For those looking to research Epstein’s vast correspondence and web of connections across industry, government, and academia, some of the most effective tools have been built not by federal investigators or big-name news organizations but by a scrappy team of volunteer developers.
Starting with a website called Jmail, which made Epstein’s publicly released emails searchable through an interface cheekily copied from Gmail, they have since built a set of web apps modeled after familiar sites like Google Drive, Wikipedia, Amazon, and YouTube. The goal: to turn messy PDFs and other files released in bulk by federal officials into something members of the public—including journalists—can more easily search and understand.
Key to the project’s speedy success is the technical talent of the team of around 15 named core contributors. But equally vital, they say, is the current wave of AI tools that helped them rapidly generate code and process huge troves of data.

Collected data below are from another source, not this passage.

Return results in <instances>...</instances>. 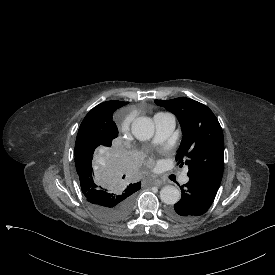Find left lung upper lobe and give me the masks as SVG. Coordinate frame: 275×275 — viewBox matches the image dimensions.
<instances>
[{
  "label": "left lung upper lobe",
  "instance_id": "obj_1",
  "mask_svg": "<svg viewBox=\"0 0 275 275\" xmlns=\"http://www.w3.org/2000/svg\"><path fill=\"white\" fill-rule=\"evenodd\" d=\"M155 103L174 113L180 122L183 137L176 160L188 165V176L220 185L224 168V139L213 112L204 104L186 97L155 100Z\"/></svg>",
  "mask_w": 275,
  "mask_h": 275
}]
</instances>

“So not only do we have an app that we were able to make very quickly, we have data that can populate that app with real content,” says Luke Igel, among the project’s initial creators. “Both those things had to come together; both of those were not possible a few years ago.”

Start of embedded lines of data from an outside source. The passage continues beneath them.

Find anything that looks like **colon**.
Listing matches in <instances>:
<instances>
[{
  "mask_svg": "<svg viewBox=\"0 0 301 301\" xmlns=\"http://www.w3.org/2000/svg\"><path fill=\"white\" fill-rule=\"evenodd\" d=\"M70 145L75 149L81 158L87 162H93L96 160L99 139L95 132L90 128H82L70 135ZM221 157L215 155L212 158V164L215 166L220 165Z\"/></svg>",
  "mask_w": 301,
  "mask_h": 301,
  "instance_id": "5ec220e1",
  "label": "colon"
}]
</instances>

Igel, an MIT grad who is cofounder and CEO of video software company Kino, says the inspiration for the project came after he and a friend were discussing an initial tranche of Epstein-related documents released by members of Congress in November. They were struck by the extent of Epstein’s ties to political figures across party lines and around the world but questioned whether the public would be able to fully understand the story as the data was initially presented.
Igel then reached out to Riley Walz, a developer and entrepreneur known for creative internet projects (including a recent parody of Apple’s “Find My” interface that tracked San Francisco parking enforcement officers) about collecting the emails in a Gmail-style interface.